The processing regions of the evaporators 260 are within the vacuum
chamber. The enclosure 262 acting as the vapor distribution
enclosure can have a pressure inside the enclosure, i.e. a vapor
pressure, that is at least one magnitude higher as compared to the
pressure in the vacuum chamber or the processing region,
respectively.
[0064] The heatable shield 464 is heatable, such that vapor
condensation on the heatable shield 464 can be reduced or prevented
when the heatable shield is heated to an operation temperature,
e.g. an operation temperature of 500.degree. C. or more in some
embodiments, such as 500.degree. C. to 600.degree. C. Preventing
vapor condensation on the heatable shield is beneficial because
cleaning efforts can be reduced. Further, a coating on the heatable
shield 464 may change the dimensions of a coating window that is
provided by the heatable shield. In particular, if a gap in the
range of only few millimeters, e.g. of about 1 mm or less, is
provided between the heatable shield 464 and the substrate support,
a coating on the heatable shield would lead to a change in the gap
dimensions and hence to an undesired change in an edge shape of a
coating layer deposited on the substrate. Further, source material
utilization can be improved when no source material accumulates on
the heatable shield. Specifically, essentially all the source
material propagating inside the vapor propagation volume can be
used for coating the substrate surface if the heatable shield is
heated to the operation temperature that may be above a vapor
condensation temperature.
[0065] A "vapor condensation temperature" as used herein may be
understood as threshold temperature of the heatable shield above
which the vapor does no longer condense on the heatable shield. The
operation temperature of the heatable shield 464 may be at or
(slightly) above the vapor condensation temperature. For example,
the operation temperature of the heatable shield may be between
5.degree. C. and 50.degree. C. above the vapor condensation
temperature in order to avoid an excessive heat radiation toward
the substrate support. It is to be noted that the vapor
condensation temperature may depend on the vapor pressure. Since
the vapor pressure downstream of the plurality of nozzles in the
vapor propagation volume is lower than the source pressure inside a
crucible and/or inside a distributor of the vapor source, the vapor
inside the vapor source may condense already at a lower temperature
than the vapor inside the vapor propagation 20. The "vapor
condensation temperature" as used herein relates to the temperature
of the heatable shield downstream of the plurality of nozzles in
the vapor propagation volume 20 that avoids a vapor condensation on
the heatable shield. The "evaporation temperature" as used herein
relates to a temperature inside the vapor source upstream of the
plurality of nozzles at which the source material evaporates. The
evaporation temperature within the vapor source is typically higher
than the vapor condensation temperature inside the vapor
propagation volume. For example, the evaporation temperature inside
the vapor source may be set to a temperature above 600.degree. C.,
such as 750.degree. C. to 850.degree. C., whereas the vapor
condensation temperature downstream of the plurality of nozzles may
be below 600.degree. C., e.g. from 500.degree. C. to 550.degree.

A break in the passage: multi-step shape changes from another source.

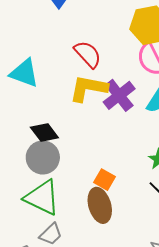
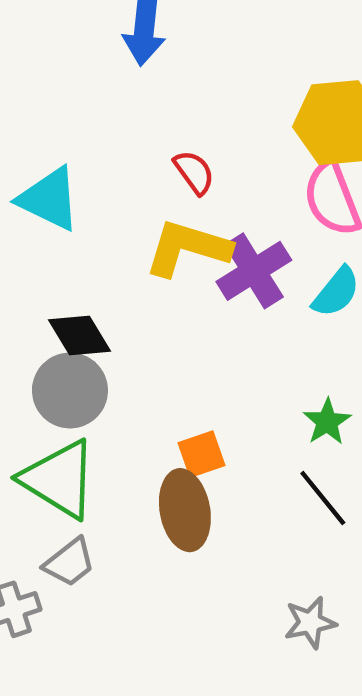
red semicircle: (88, 54) -> (194, 172), size x0.7
orange square: (104, 180) -> (201, 454), turned 35

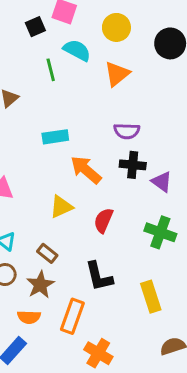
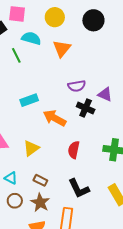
black cross: (133, 165) -> (86, 108), turned 30
purple triangle: (162, 182) -> (105, 94), moved
yellow triangle: (61, 207) -> (31, 148), moved

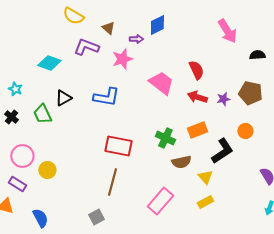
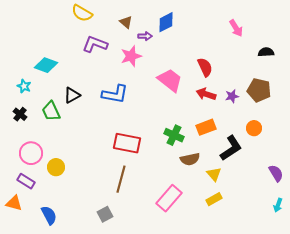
brown triangle: (108, 28) -> (126, 22), moved
pink arrow: (227, 31) -> (236, 28), size x0.7
cyan diamond: (49, 63) -> (46, 65), moved

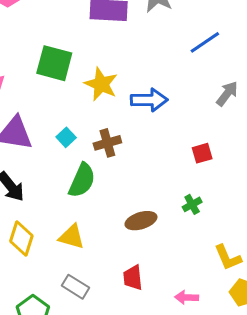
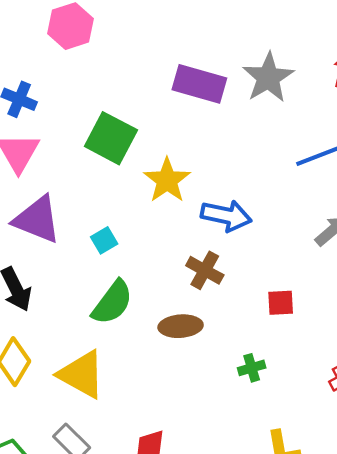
brown cross: (107, 143) -> (205, 270), moved, turned 32
brown ellipse: (141, 221) -> (181, 326), moved
yellow triangle: (72, 237) -> (82, 374), size x1.4

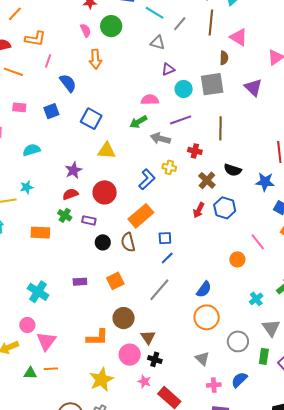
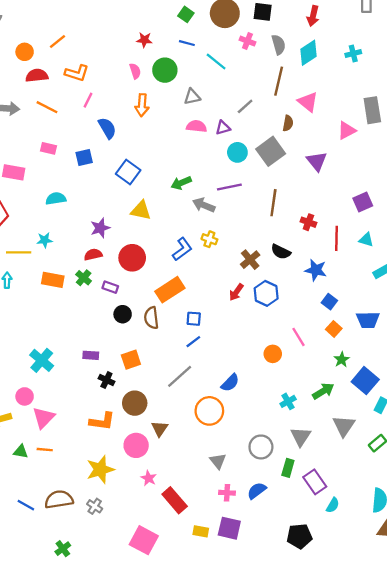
gray line: (180, 24) -> (245, 106), moved
gray triangle: (158, 43) -> (192, 97), moved, turned -35
gray square: (212, 84) -> (271, 151), turned -35
pink semicircle: (150, 100) -> (196, 126), moved
red cross: (195, 151) -> (308, 222), moved
orange rectangle: (40, 233) -> (53, 280), moved
orange circle: (207, 317) -> (209, 411), moved
black cross: (155, 359) -> (106, 380), moved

C., if Lithium is evaporated. In embodiments described herein, the
temperature inside the vapor source may be 600.degree. C. or more,
whereas the operation temperature of the heatable shield may be set
at less than 600.degree. C., e.g. from 500.degree. C. to
550.degree. C. during vapor deposition.
[0066] Vapor hitting the heatable shield that is provided at the
operation temperature of, e.g. 500.degree. C. to 550.degree. C.,
may be immediately re-evaporated or reflected from the heatable
shield surface, such that the respective vapor molecules end up on
the substrate surface rather than on the heatable shield surface.
Material accumulation on the heatable shield can be reduced or
prevented, and cleaning efforts can be reduced.
[0067] The "heatable shield" may also be referred to herein as a
"temperature-controlled shield" since the temperature of the
heatable shield can be set to the predetermined operation
temperature during the vapor deposition, reducing or preventing the
vapor condensation on the heatable shield. In particular, the
temperature of the heatable shield can be controlled to be
maintained in a predetermined range. A controller and a respective
heating arrangement controlled by the controller may be provided
for controlling the temperature of the heatable shield during vapor
deposition.
[0068] Embodiments of the present disclosure relate to a vapor
apparatus, particularly for high deposition rates. For example, for
manufacturing of a thin-film battery, deposition rates of several
micrometers, such as 10 .mu.m or above are beneficial for
cost-efficient mass production. Evaporators that are commonly used
may provide a material utilization of around 60% to 80%. For high
deposition rates, an accumulation of 20% or 40% of the evaporated
material on components of the vapor deposition apparatus, for
example, a shielding would result in fast growth of material layers
on the components. Maintenance cycles would be very short to remove
accumulated material on the components of the vapor deposition
apparatus.
[0069] Accordingly, an evaporator or a vapor deposition apparatus
according to embodiments of the present disclosure provide the
material utilization of at least 90%, particularly of 95% or above.
The material is flash evaporated. No material accumulation occurs
within the crucible 280. The enclosure 262 and the nozzles 462 are
provided at high temperatures to also avoid or reduce material
accumulation. The heated shield 464 is also provided at a
temperature above the condensation temperature. Accordingly, most
or all of the material provided in the evaporator 260 is deposited
on the substrate, for example the web 410.
[0070] According to embodiments of the present disclosure,
apparatuses and methods for coating by evaporation in the vacuum
chamber are provided. For depositing a substrate with source
material by evaporation, the source material may be heated above
the evaporation or sublimation temperature of the source material.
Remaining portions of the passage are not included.